Assigned task
Restate, in full and unchanged, the entries that follow, but not their pictures.

Recorded data
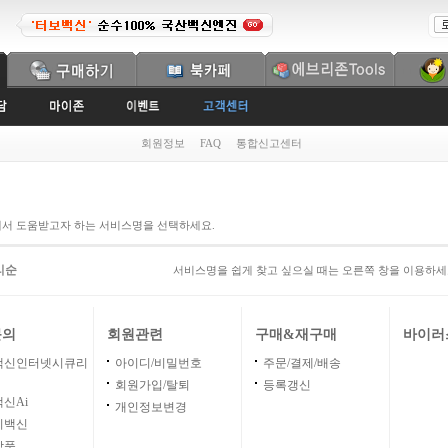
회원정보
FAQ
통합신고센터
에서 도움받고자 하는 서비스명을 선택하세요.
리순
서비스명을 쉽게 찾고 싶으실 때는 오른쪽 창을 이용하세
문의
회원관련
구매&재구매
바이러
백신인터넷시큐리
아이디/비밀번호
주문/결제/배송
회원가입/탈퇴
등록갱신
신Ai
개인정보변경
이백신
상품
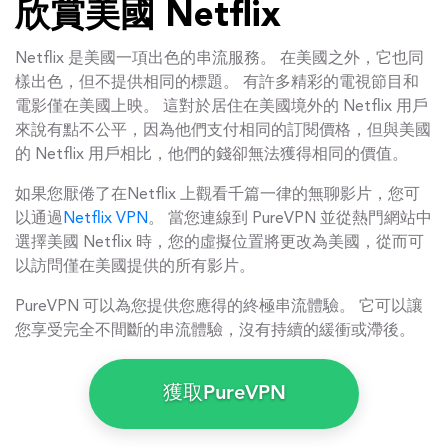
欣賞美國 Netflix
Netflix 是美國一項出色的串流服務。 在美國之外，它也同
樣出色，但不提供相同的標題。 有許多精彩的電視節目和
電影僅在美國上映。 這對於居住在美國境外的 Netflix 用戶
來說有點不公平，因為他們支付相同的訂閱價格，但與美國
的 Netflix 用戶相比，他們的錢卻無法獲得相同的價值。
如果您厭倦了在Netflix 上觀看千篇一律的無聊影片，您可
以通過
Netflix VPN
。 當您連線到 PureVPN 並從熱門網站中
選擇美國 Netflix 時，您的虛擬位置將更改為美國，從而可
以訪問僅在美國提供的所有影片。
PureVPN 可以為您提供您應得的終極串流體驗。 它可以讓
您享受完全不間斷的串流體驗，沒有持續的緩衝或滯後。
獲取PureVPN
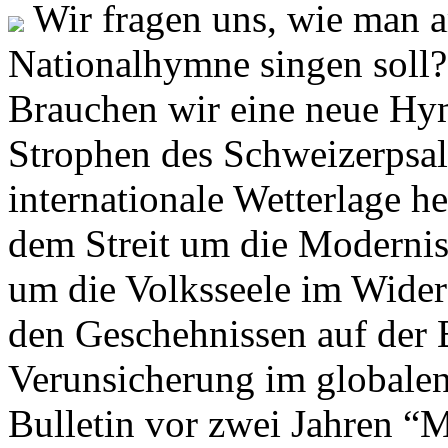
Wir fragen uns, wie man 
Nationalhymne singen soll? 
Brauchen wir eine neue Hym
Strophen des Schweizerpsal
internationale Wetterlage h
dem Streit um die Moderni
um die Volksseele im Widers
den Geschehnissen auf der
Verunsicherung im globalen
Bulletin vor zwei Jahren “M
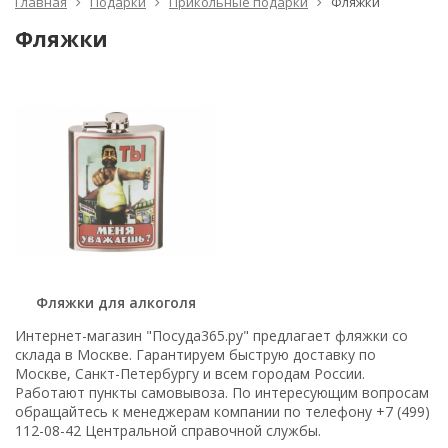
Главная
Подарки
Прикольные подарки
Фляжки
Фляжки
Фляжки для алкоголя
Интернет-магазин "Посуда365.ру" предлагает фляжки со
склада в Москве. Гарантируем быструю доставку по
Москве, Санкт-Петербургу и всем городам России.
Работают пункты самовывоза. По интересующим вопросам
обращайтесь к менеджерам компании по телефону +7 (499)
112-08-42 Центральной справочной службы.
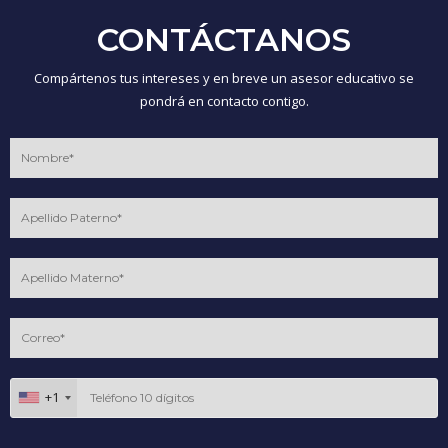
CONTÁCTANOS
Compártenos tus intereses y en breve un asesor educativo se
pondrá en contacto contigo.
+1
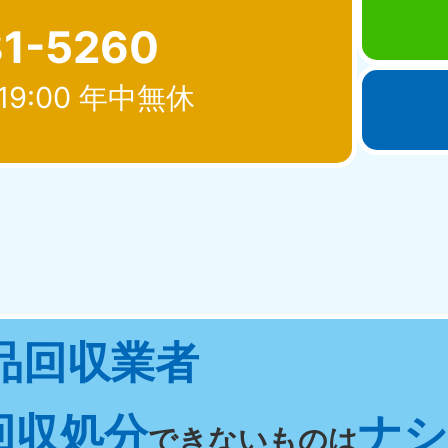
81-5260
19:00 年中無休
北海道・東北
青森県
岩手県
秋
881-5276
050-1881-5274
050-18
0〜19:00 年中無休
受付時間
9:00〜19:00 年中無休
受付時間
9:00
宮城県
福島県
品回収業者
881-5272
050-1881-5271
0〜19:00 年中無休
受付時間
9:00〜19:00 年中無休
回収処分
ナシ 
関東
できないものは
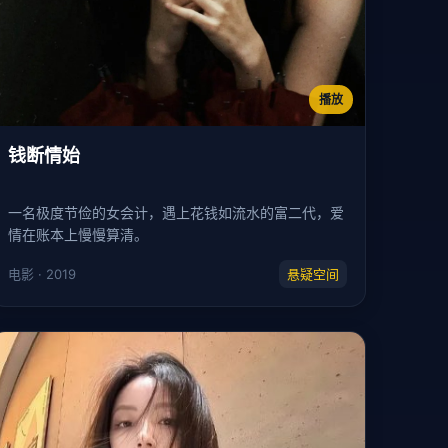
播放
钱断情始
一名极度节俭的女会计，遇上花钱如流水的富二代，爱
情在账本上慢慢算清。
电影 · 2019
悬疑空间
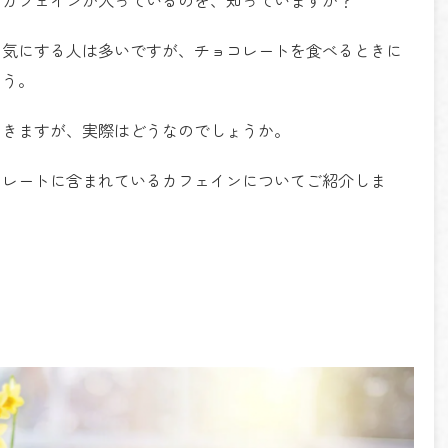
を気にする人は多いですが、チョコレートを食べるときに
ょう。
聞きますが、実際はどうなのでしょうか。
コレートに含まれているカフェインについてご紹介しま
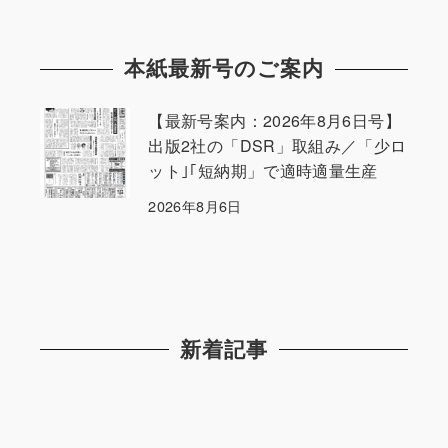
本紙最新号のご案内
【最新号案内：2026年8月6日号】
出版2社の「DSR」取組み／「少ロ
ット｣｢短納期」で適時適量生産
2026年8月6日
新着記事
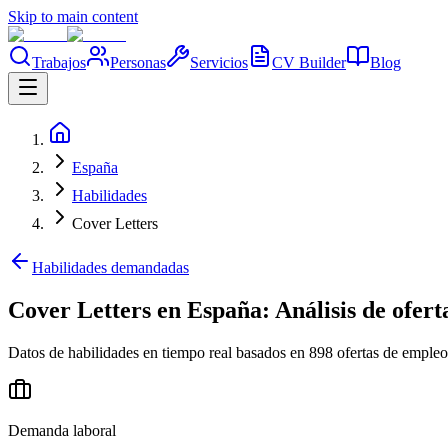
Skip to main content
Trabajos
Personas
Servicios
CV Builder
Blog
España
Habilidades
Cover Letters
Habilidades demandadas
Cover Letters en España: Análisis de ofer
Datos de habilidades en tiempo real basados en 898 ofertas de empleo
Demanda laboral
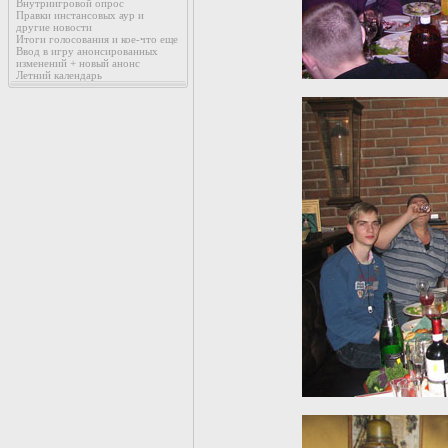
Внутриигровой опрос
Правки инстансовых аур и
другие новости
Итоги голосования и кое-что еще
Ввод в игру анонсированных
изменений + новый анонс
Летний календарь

Result below
회원정보
FAQ
통합신고센터
에서 도움받고자 하는 서비스명을 선택하세요.
리순
서비스명을 쉽게 찾고 싶으실 때는 오른쪽 창을 이용하세
문의
회원관련
구매&재구매
바이러
백신인터넷시큐리
아이디/비밀번호
주문/결제/배송
회원가입/탈퇴
등록갱신
신Ai
개인정보변경
이백신
상품
欣賞美國 Netflix
Netflix 是美國一項出色的串流服務。 在美國之外，它也同
樣出色，但不提供相同的標題。 有許多精彩的電視節目和
電影僅在美國上映。 這對於居住在美國境外的 Netflix 用戶
來說有點不公平，因為他們支付相同的訂閱價格，但與美國
的 Netflix 用戶相比，他們的錢卻無法獲得相同的價值。
如果您厭倦了在Netflix 上觀看千篇一律的無聊影片，您可
以通過
Netflix VPN
。 當您連線到 PureVPN 並從熱門網站中
選擇美國 Netflix 時，您的虛擬位置將更改為美國，從而可
以訪問僅在美國提供的所有影片。
PureVPN 可以為您提供您應得的終極串流體驗。 它可以讓
您享受完全不間斷的串流體驗，沒有持續的緩衝或滯後。
獲取PureVPN
Wir fragen uns, wie man 
Nationalhymne singen soll? 
Brauchen wir eine neue Hym
Strophen des Schweizerpsal
internationale Wetterlage h
dem Streit um die Moderni
um die Volksseele im Widers
den Geschehnissen auf der
Verunsicherung im globalen
Bulletin vor zwei Jahren “M
Главная
Подарки
Прикольные подарки
Фляжки
Фляжки
Фляжки для алкоголя
Интернет-магазин "Посуда365.ру" предлагает фляжки со
склада в Москве. Гарантируем быструю доставку по
Москве, Санкт-Петербургу и всем городам России.
Работают пункты самовывоза. По интересующим вопросам
обращайтесь к менеджерам компании по телефону +7 (499)
112-08-42 Центральной справочной службы.
CONTÁCTANOS
Compártenos tus intereses y en breve un asesor educativo se
pondrá en contacto contigo.
+1
81-5260
19:00 年中無休
北海道・東北
青森県
岩手県
秋
881-5276
050-1881-5274
050-18
0〜19:00 年中無休
受付時間
9:00〜19:00 年中無休
受付時間
9:00
宮城県
福島県
品回収業者
881-5272
050-1881-5271
0〜19:00 年中無休
受付時間
9:00〜19:00 年中無休
回収処分
ナシ 
関東
できないものは
播放
钱断情始
一名极度节俭的女会计，遇上花钱如流水的富二代，爱
情在账本上慢慢算清。
电影 · 2019
悬疑空间
を気にする人は多いですが、チョコレートを食べるときに
ょう。
聞きますが、実際はどうなのでしょうか。
コレートに含まれているカフェインについてご紹介しま
本紙最新号のご案内
【最新号案内：2026年8月6日号】
出版2社の「DSR」取組み／「少ロ
ット｣｢短納期」で適時適量生産
2026年8月6日
新着記事
Skip to main content
Trabajos
Personas
Servicios
CV Builder
Blog
España
Habilidades
Cover Letters
Habilidades demandadas
Cover Letters en España: Análisis de ofer
Datos de habilidades en tiempo real basados en 898 ofertas de empleo
Demanda laboral
Внутриигровой опрос
Правки инстансовых аур и
другие новости
Итоги голосования и кое-что еще
Ввод в игру анонсированных
изменений + новый анонс
Летний календарь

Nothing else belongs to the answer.